Um paradoxo que, na verdade, não existe. O que Jeremy Irons faz nas aparições na tela do computador -ou quando acusa presença por outros recursos- é um maravilhoso exemplo de conteúdo: quando há densidade e substância naquilo que se comunica, os recursos inovadores tornam-se extremamente úteis. Imaginemos, por exemplo, o que Cervantes ou Shakespeare no século XVI, Tomás de Aquino no XIII ou Agostinho de Hipona no V, poderiam ter feito se dispusessem de um computador.
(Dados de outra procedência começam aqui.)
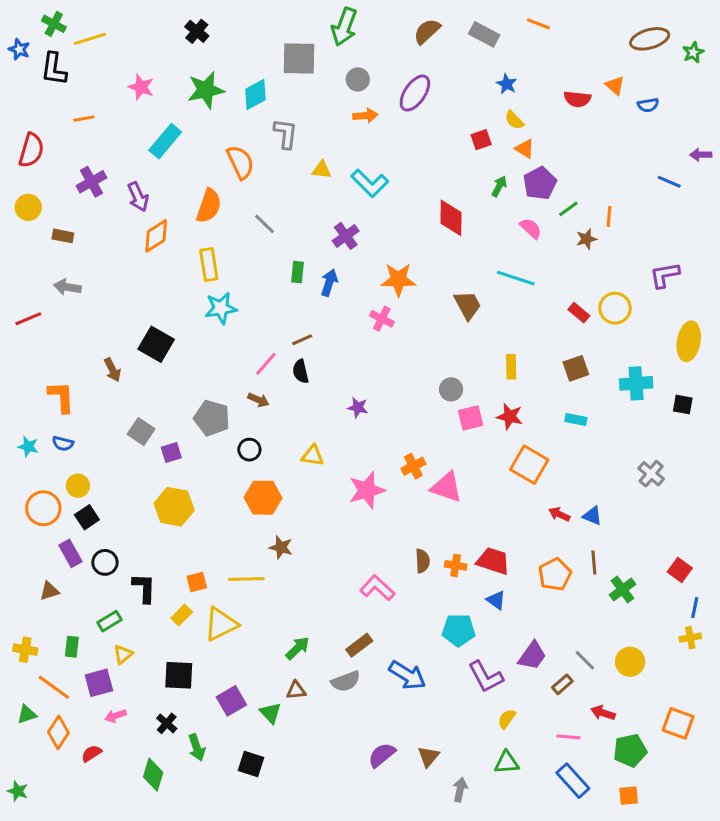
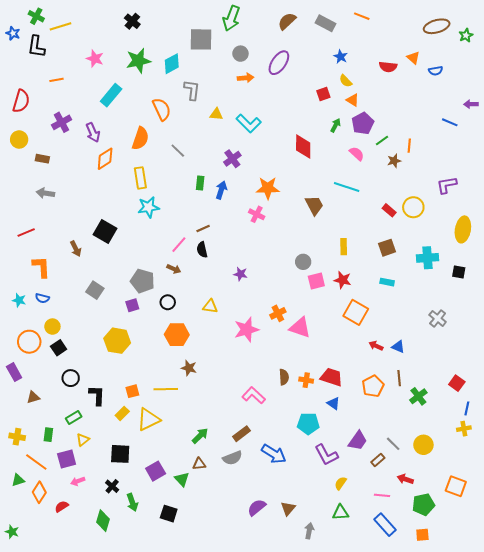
red line: (28, 319) -> (26, 233), moved
purple square: (171, 453) -> (132, 305), moved
purple rectangle: (70, 553) -> (14, 372), moved

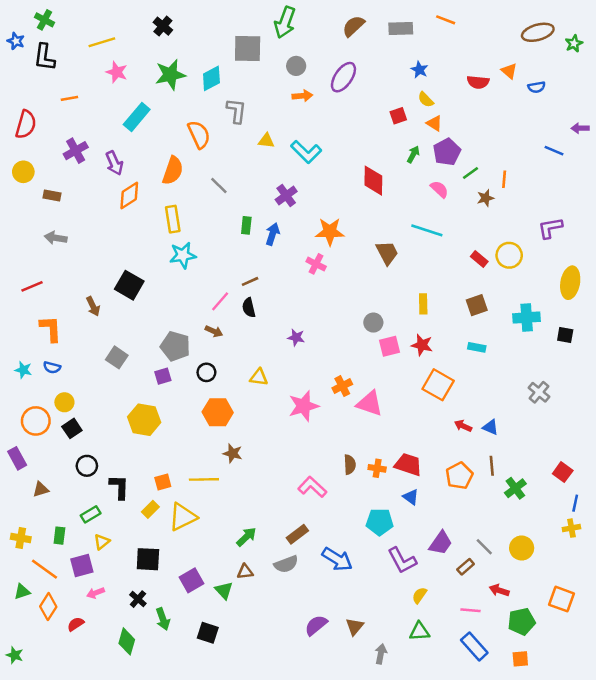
gray rectangle: (325, 23) -> (401, 29), turned -30
yellow line: (61, 26) -> (102, 42), moved

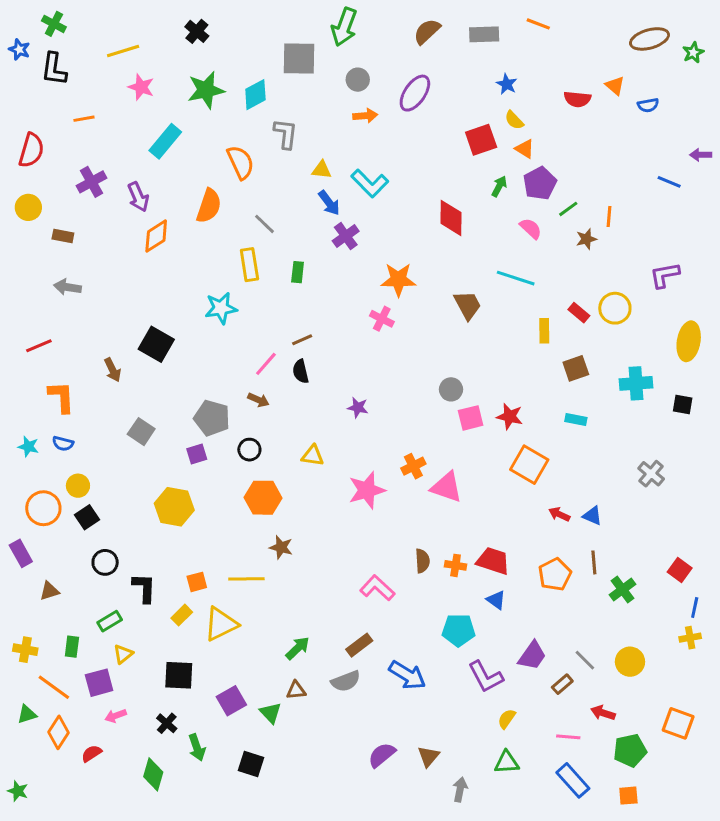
red square: (398, 116) -> (481, 140), size x1.5
yellow rectangle: (173, 219) -> (249, 265), moved
blue arrow: (272, 234) -> (329, 203), moved, turned 125
yellow rectangle: (423, 304) -> (544, 331), moved

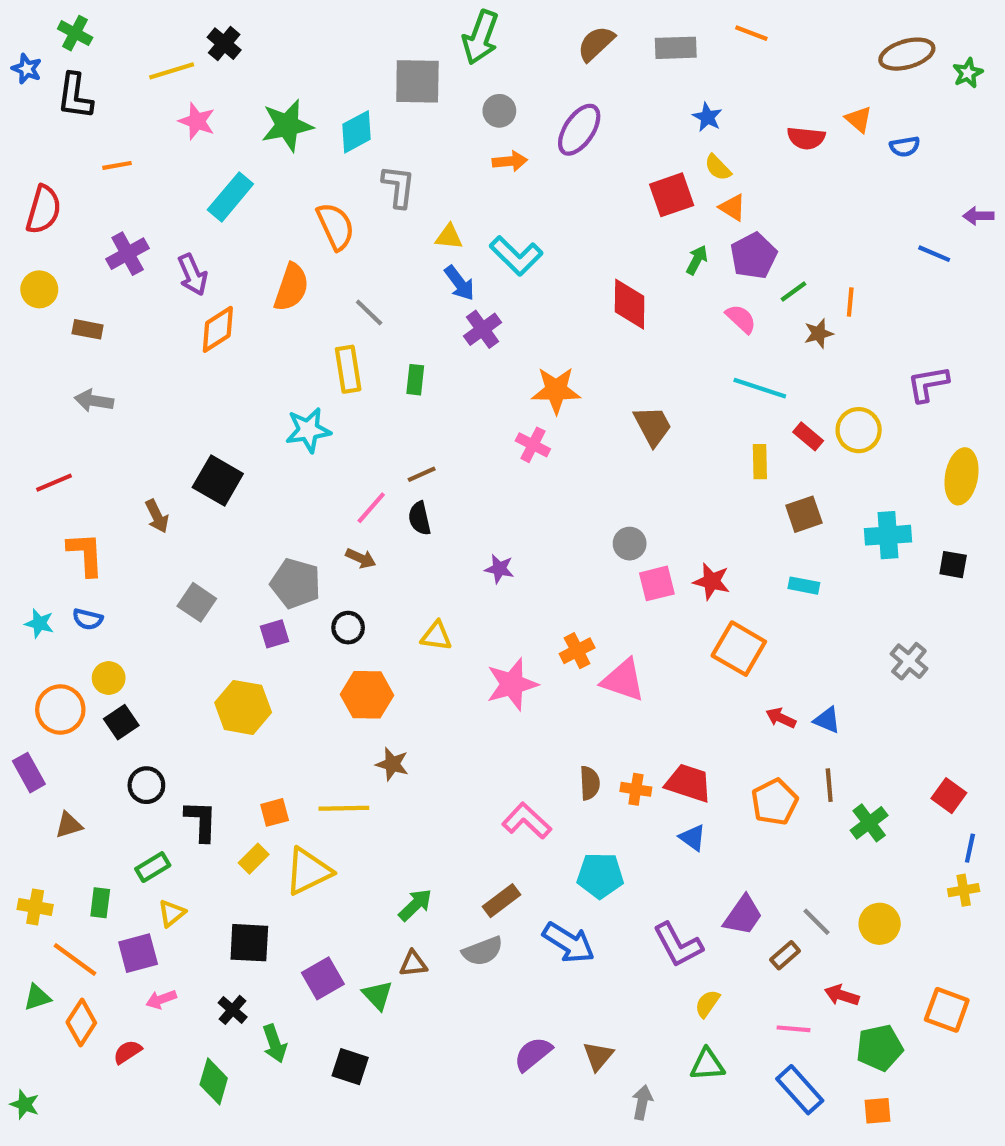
black cross: (197, 31) -> (224, 44), moved
cyan line: (516, 278) -> (760, 388), moved
cyan pentagon: (459, 630) -> (600, 875), moved

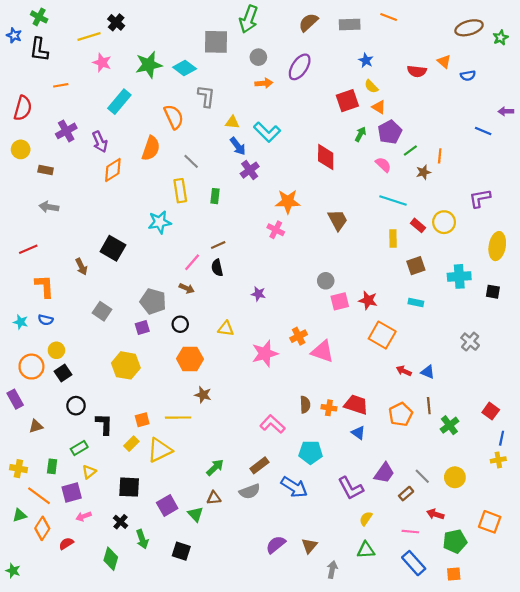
cyan diamond: (357, 132) -> (185, 68), turned 65

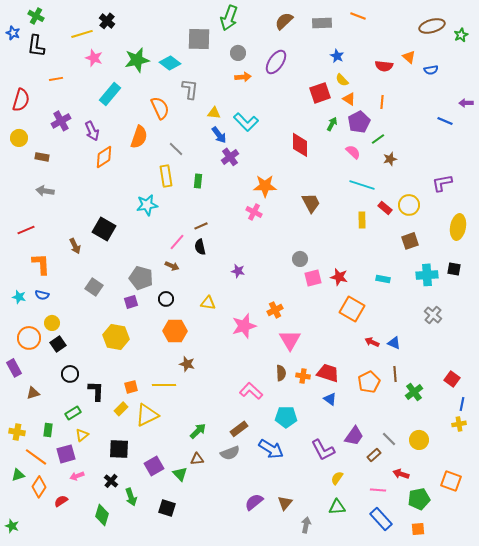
orange line: (440, 156) -> (382, 102), moved
brown square: (416, 266) -> (410, 241), moved
cyan cross: (459, 276) -> (427, 275), moved
pink triangle: (322, 351) -> (290, 340), moved, turned 40

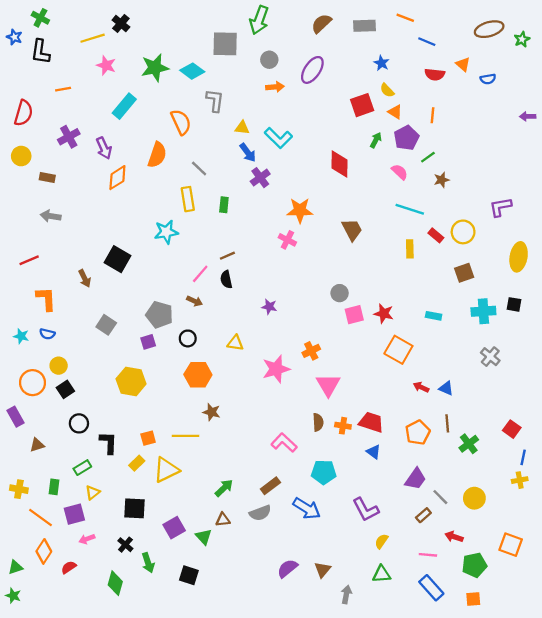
blue line: (445, 121) -> (427, 42), moved
purple trapezoid: (354, 436) -> (415, 479), moved
green triangle: (18, 475) -> (16, 567), moved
Ou o Cardeal Newman, que escreveu mais de 30 mil cartas, teria feito com os e-mails. É um exercício de imaginação interessante, que raramente as pessoas fazem, embora admirem toda a produção literária destes e de tantos autores…com tão poucos recursos.
Na verdade, o importante seria perguntar-se quais são os recursos para produzir conteúdo na comunicação. Não precisa ser Hamlet, nem D. Quixote, mas sim algo que tenha começo, meio e fim. O relato de uma experiência, algo que em tempos não tão distantes as pessoas costumavam contar-se nas cartas, ou uma simples conversa à mesa de um bar, ou em família, ou entre amigos.
Vivemos momentos de uso compulsivo de redes sociais e recursos de comunicação, para não comunicar absolutamente nada. Relacionam-se com multidões sem ligar o mais mínimo para ninguém em particular. Um uso descaradamente banal da capacidade de interagir com o próximo. Falta conteúdo pessoal -algo que eu quero dizer a alguém – e acaba-se importando de Power points melífluos e tediosos, filmes de WhatsApp embrulhados em canções de ninar, e ainda solicitam que enviem para todos os amigos. Misericórdia. Tenha amigos para isso. Na verdade, o buraco é mais fundo: as pessoas podem ter o que dizer, mas são incapazes de se exprimir, um analfabetismo preocupante da própria interioridade que recorre a emoticons, e outros produtos servidos nas prateleiras da internet, para ver se encaixam com a sua necessidade de transmitir algo: um pensamento, um desejo, um grunhido que seja….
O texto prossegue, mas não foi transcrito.